# Asking permission to get up on the couch



## dilbert (Nov 1, 2008)

After many years of waiting and planning, I'm getting a Golden Retriever puppy in mid-May. In addition to spending a small fortune in buying supplies, I'm currently trying to finalize some of my training plans/goals. 

One of my ultimate training goals is that Dakota (his/her planned name) will not be allowed on the couch without permission. As an alternative, I'd be willing to settle for it's okay for him/her to get on the couch as long as he/she gets off on command. Dakota will likely spend plenty of time on the couch with me. But in an effort to have a polite dog, I would like it so Dakota only gets up on the couch with permission.

I know that consistency and routine are paramount in training and in having a well behaved dog. And that training a behavior to be allowable only sometimes is more challenging than training towards a consistent behavior. But I'd still like to try for this goal.

I have not found any examples of training towards such a goal in the research I have done so far. (I still have 3 or 4 training books on my "pre-adoption day" reading list, and a few more after that.) So my question is what is the best way to go about this goal? Do I: 

1) Initially train Dakota that he/she is not allowed on the couch at all. And then later allow it via a command? 

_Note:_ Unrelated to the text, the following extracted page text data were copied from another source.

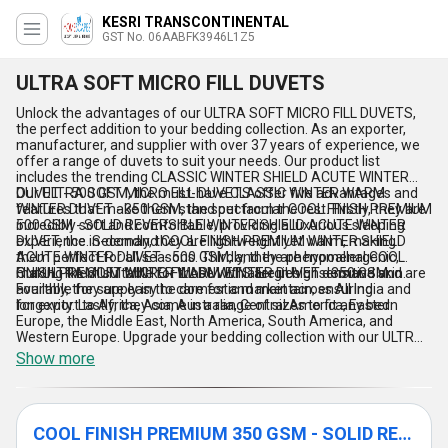
KESRI TRANSCONTINENTAL
GST No. 06AABFK3946L1Z5
ULTRA SOFT MICRO FILL DUVETS
Unlock the advantages of our ULTRA SOFT MICRO FILL DUVETS,
the perfect addition to your bedding collection. As an exporter,
manufacturer, and supplier with over 37 years of experience, we
offer a range of duvets to suit your needs. Our product list
includes the trending CLASSIC WINTER SHIELD ACUTE WINTER
DUVET - 500 GSM, the must-have CLASSIC WINTER WARM
Our ULTRA SOFT MICRO FILL DUVETS offer five advantages and
WINTER DUVET - 350 GSM, the spectacular COOL FINISH PREMIUM
features that make them stand out from the rest. Firstly, they are
500 GSM - SOLID REVERSIBLE WINTER SHIELD ACUTE WINTER
incredibly soft and comfortable, providing a luxurious sleeping
DUVET, the in-demand COOL FINISH PREMIUM WINTER SHIELD
experience. Secondly, they are lightweight yet warm, making
ACUTE WINTER DUVET - 500 GSM, and the phenomenal COOL
them perfect for all seasons. Thirdly, they are hypoallergenic,
FINISH PREMIUM WINTER WARM WINTER DUVET - 350 GSM.
making them suitable for those with allergies or sensitive skin.
Our ULTRA SOFT MICRO FILL DUVETS are in high demand and are
Fourthly, they are easy to care for and maintain, ensuring
available for supply in the domestic market across All India and
longevity. Lastly, they come in a range of sizes to fit any bed.
for export to Africa, Asia, Australia, Central America, Eastern
Europe, the Middle East, North America, South America, and
Western Europe. Upgrade your bedding collection with our ULTRA
SOFT MICRO FILL DUVETS today!
Show more
COOL FINISH PREMIUM 350 GSM - SOLID REVERSIBLE WINTER WARM DUVET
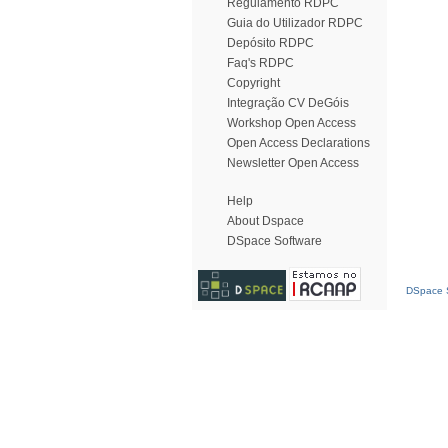
Regulamento RDPC
Guia do Utilizador RDPC
Depósito RDPC
Faq's RDPC
Copyright
Integração CV DeGóis
Workshop Open Access
Open Access Declarations
Newsletter Open Access
Help
About Dspace
DSpace Software
DSpace S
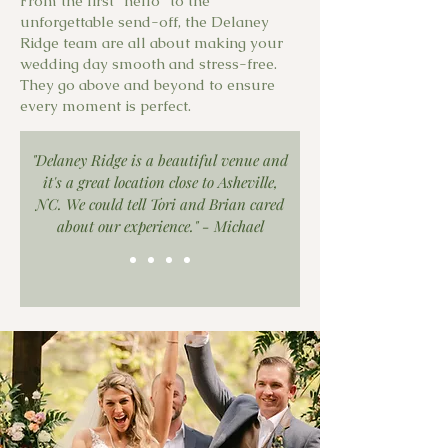
From the first "hello" to the
unforgettable send-off, the Delaney
Ridge team are all about making your
wedding day smooth and stress-free.
They go above and beyond to ensure
every moment is perfect.
"Delaney Ridge is a beautiful venue and
it's a great location close to Asheville,
NC. We could tell Tori and Brian cared
about our experience." - Michael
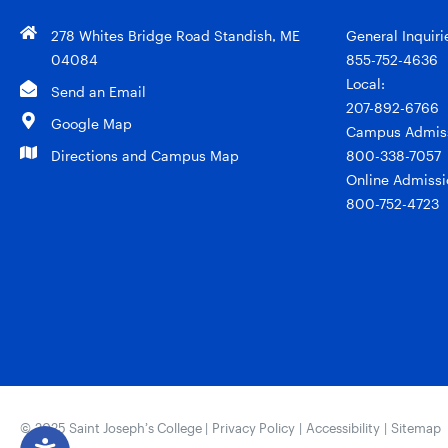
278 Whites Bridge Road Standish, ME
General Inquiri
04084
855-752-4636
Local:
Send an Email
207-892-6766
Google Map
Campus Admiss
Directions and Campus Map
800-338-7057
Online Admissi
800-752-4723
© 2025 Saint Joseph’s College |
Privacy Policy
|
Accessibility
|
Sitemap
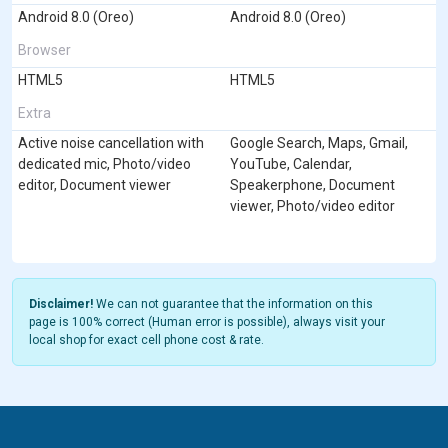
Android 8.0 (Oreo)
Android 8.0 (Oreo)
Browser
HTML5
HTML5
Extra
Active noise cancellation with
Google Search, Maps, Gmail,
dedicated mic, Photo/video
YouTube, Calendar,
editor, Document viewer
Speakerphone, Document
viewer, Photo/video editor
Disclaimer!
We can not guarantee that the information on this
page is 100% correct (Human error is possible), always visit your
local shop for exact cell phone cost & rate.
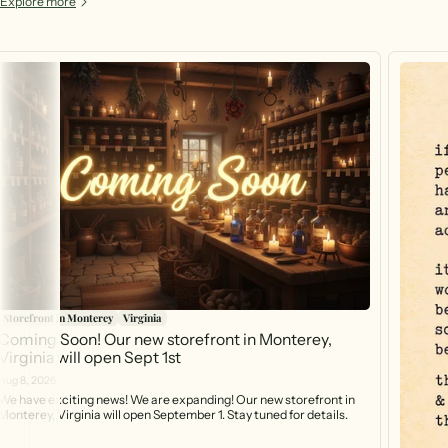
Explore more
Storefront in Monterey
Virginia
Coming Soon! Our new storefront in Monterey,
Virginia will open Sept 1st
Aug 8, 2026
We have exciting news! We are expanding! Our new storefront in
Monterey, Virginia will open September 1. Stay tuned for details.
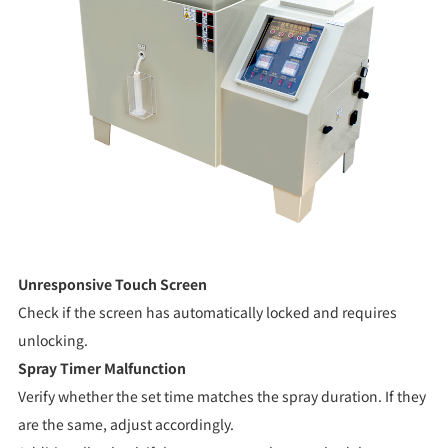
Unresponsive Touch Screen
Check if the screen has automatically locked and requires
unlocking.
Spray Timer Malfunction
Verify whether the set time matches the spray duration. If they
are the same, adjust accordingly.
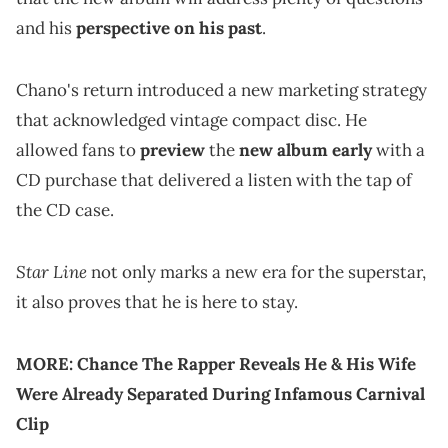
and his
perspective on his past
.
Chano's return introduced a new marketing strategy
that acknowledged vintage compact disc. He
allowed fans to
preview
the
new album early
with a
CD purchase that delivered a listen with the tap of
the CD case.
Star Line
not only marks a new era for the superstar,
it also proves that he is here to stay.
MORE:
Chance The Rapper Reveals He & His Wife
Were Already Separated During Infamous Carnival
Clip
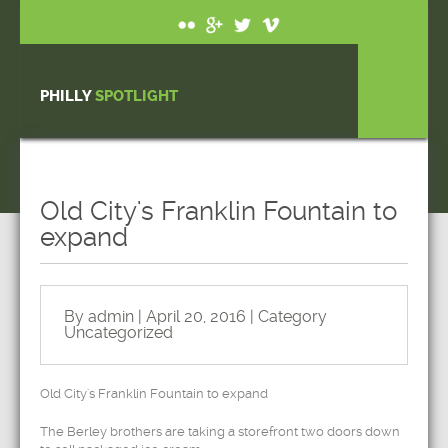
PHILLY
SPOTLIGHT
Old City's Franklin Fountain to
expand
By admin | April 20, 2016 | Category
Uncategorized
Old City's Franklin Fountain to expand
The Berley brothers are taking a storefront two doors down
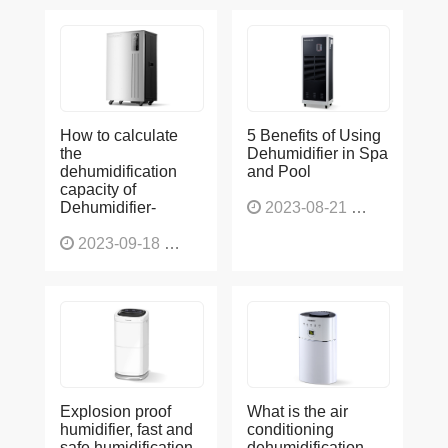
How to calculate
5 Benefits of Using
the
Dehumidifier in Spa
dehumidification
and Pool
capacity of
Dehumidifier-
2023-08-21
1225
2023-09-18
1563
Explosion proof
What is the air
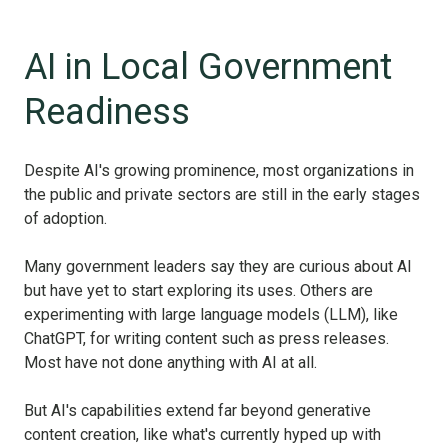
AI in Local Government
Readiness
Despite AI's growing prominence, most organizations in
the public and private sectors are still in the early stages
of adoption.
Many government leaders say they are curious about AI
but have yet to start exploring its uses. Others are
experimenting with large language models (LLM), like
ChatGPT, for writing content such as press releases.
Most have not done anything with AI at all.
But AI's capabilities extend far beyond generative
content creation, like what's currently hyped up with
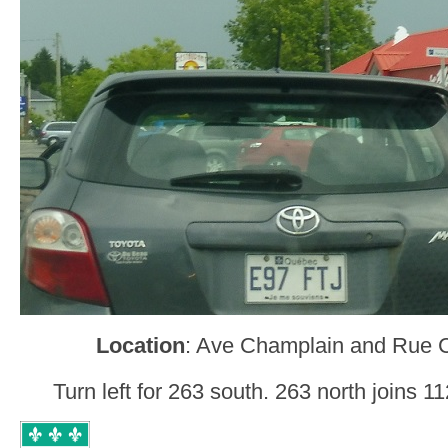
Location
: Ave Champlain and Rue 
Turn left for 263 south. 263 north joins 1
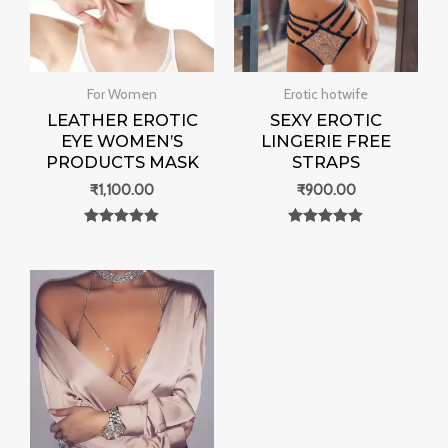
For Women
Erotic hotwife
LEATHER EROTIC
SEXY EROTIC
EYE WOMEN’S
LINGERIE FREE
PRODUCTS MASK
STRAPS
₹
1,100.00
₹
900.00
Rated
Rated
0
0
out of 5
out of 5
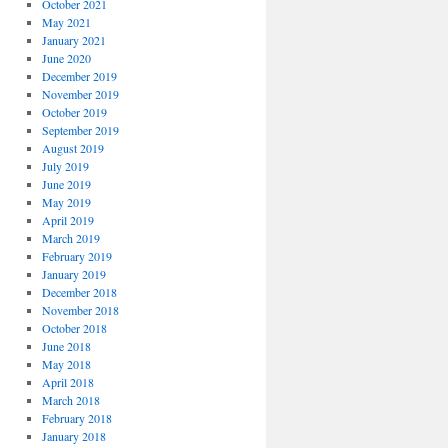
October 2021
May 2021
January 2021
June 2020
December 2019
November 2019
October 2019
September 2019
August 2019
July 2019
June 2019
May 2019
April 2019
March 2019
February 2019
January 2019
December 2018
November 2018
October 2018
June 2018
May 2018
April 2018
March 2018
February 2018
January 2018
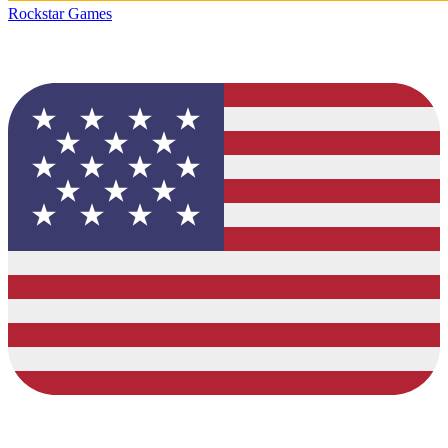
Rockstar Games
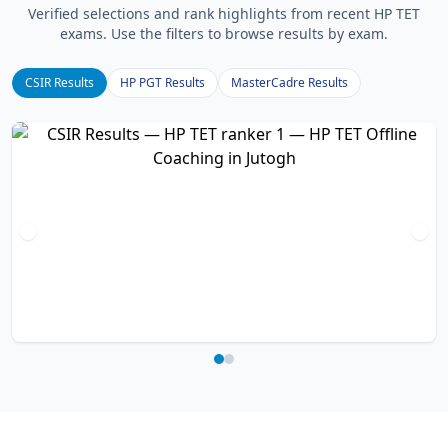
Verified selections and rank highlights from recent HP TET
exams. Use the filters to browse results by exam.
CSIR Results
HP PGT Results
MasterCadre Results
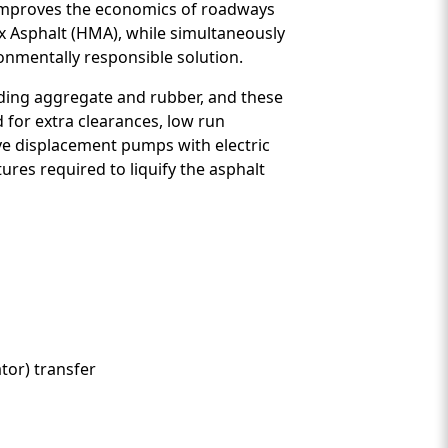
) improves the economics of roadways
x Asphalt (HMA), while simultaneously
ronmentally responsible solution.
luding aggregate and rubber, and these
d for extra clearances, low run
ive displacement pumps with electric
ures required to liquify the asphalt
tor) transfer
nt Two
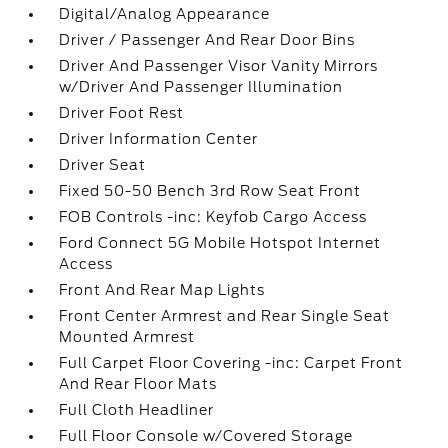
Digital/Analog Appearance
Driver / Passenger And Rear Door Bins
Driver And Passenger Visor Vanity Mirrors
w/Driver And Passenger Illumination
Driver Foot Rest
Driver Information Center
Driver Seat
Fixed 50-50 Bench 3rd Row Seat Front
FOB Controls -inc: Keyfob Cargo Access
Ford Connect 5G Mobile Hotspot Internet
Access
Front And Rear Map Lights
Front Center Armrest and Rear Single Seat
Mounted Armrest
Full Carpet Floor Covering -inc: Carpet Front
And Rear Floor Mats
Full Cloth Headliner
Full Floor Console w/Covered Storage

2) Or can I train right from the start that getting up on the couch is precipitated by a command? I think this would likely be trained in a similar fashion as take-it/drop-it is done. I could teach a set of UP/DOWN (or ON/OFF) commands, such that UP is preceded with a SIT. But would that prevent Dakota from jumping up without a command? Or to prevent that would I need to do simultaneous training by using body blocks to prevent any attempts to get on the couch? (I would suspect that would not be for a few months until he/she is bigger.)

3) Something else?

Given that I and the million people that will be coming by to help socialize Dakota will likely want to have an adorable puppy up on the couch with them, I would like to allow him/her on the couch from the beginning (option #2). But not if it will undermine later work (knowing that you need to apply the rules of the house from day one and not change them on the poor dog later). So if option #1 is the best way to go, I'll just have to prevent the puppy from being on the couch at all.

Has anyone been successful in training a dog for such behavior?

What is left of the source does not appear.